WHAT NEEDS TO BE DONE =>
Starting at the line that contains "店出店サポートの株式会社カシ", repeat each line exactly until the records end, keeping both the first and the last.
*** RECORDS FOR PROCESSING
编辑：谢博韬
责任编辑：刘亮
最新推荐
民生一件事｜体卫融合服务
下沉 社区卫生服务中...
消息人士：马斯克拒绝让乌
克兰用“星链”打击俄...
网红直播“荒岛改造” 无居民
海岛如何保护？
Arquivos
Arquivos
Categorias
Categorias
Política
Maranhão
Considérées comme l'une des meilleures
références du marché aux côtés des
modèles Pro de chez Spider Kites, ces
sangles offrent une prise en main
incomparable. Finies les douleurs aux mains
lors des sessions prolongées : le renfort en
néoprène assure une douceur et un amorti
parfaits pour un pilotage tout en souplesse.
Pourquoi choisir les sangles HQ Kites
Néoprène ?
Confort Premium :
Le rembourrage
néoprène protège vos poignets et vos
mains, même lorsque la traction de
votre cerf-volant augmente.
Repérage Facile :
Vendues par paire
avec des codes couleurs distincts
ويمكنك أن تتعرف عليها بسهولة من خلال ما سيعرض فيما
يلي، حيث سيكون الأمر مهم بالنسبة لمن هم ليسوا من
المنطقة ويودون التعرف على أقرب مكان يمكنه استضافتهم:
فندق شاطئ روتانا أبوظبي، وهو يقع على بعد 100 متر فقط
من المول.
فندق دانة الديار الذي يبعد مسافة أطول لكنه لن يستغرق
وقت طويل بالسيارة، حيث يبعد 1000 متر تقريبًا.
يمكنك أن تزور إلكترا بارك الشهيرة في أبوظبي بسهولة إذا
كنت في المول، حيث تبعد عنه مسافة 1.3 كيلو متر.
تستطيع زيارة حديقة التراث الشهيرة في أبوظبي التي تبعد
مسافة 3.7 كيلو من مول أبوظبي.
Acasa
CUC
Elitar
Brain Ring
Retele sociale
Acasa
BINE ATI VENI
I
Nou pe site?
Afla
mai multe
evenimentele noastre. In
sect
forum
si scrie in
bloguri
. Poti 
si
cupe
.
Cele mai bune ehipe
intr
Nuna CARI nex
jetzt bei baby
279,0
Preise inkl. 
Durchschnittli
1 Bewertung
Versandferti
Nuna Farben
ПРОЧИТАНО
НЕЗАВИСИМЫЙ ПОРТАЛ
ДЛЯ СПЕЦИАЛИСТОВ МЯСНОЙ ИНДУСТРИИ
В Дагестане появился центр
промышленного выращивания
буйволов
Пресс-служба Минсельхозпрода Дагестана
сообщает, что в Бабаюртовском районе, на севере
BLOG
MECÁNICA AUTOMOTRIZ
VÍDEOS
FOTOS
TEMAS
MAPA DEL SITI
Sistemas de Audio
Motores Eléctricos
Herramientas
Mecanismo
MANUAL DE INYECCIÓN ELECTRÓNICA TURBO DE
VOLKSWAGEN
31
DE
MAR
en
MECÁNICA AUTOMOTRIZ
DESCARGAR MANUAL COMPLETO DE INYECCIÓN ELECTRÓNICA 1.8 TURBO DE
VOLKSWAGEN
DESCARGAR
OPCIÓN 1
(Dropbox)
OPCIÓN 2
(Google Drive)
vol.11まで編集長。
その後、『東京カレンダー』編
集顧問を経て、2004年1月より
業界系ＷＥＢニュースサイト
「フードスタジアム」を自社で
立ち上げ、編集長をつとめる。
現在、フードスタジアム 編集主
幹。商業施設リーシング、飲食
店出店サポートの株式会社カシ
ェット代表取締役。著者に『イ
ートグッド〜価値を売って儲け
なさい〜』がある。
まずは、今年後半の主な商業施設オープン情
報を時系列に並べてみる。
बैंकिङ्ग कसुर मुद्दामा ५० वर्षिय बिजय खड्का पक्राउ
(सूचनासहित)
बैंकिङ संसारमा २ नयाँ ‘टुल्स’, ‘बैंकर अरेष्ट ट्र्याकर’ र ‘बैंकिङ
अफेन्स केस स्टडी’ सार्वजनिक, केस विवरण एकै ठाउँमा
******
ANSWER TO THIS PROBLEM =>
店出店サポートの株式会社カシ
ェット代表取締役。著者に『イ
ートグッド〜価値を売って儲け
なさい〜』がある。
まずは、今年後半の主な商業施設オープン情
報を時系列に並べてみる。
बैंकिङ्ग कसुर मुद्दामा ५० वर्षिय बिजय खड्का पक्राउ
(सूचनासहित)
बैंकिङ संसारमा २ नयाँ ‘टुल्स’, ‘बैंकर अरेष्ट ट्र्याकर’ र ‘बैंकिङ
अफेन्स केस स्टडी’ सार्वजनिक, केस विवरण एकै ठाउँमा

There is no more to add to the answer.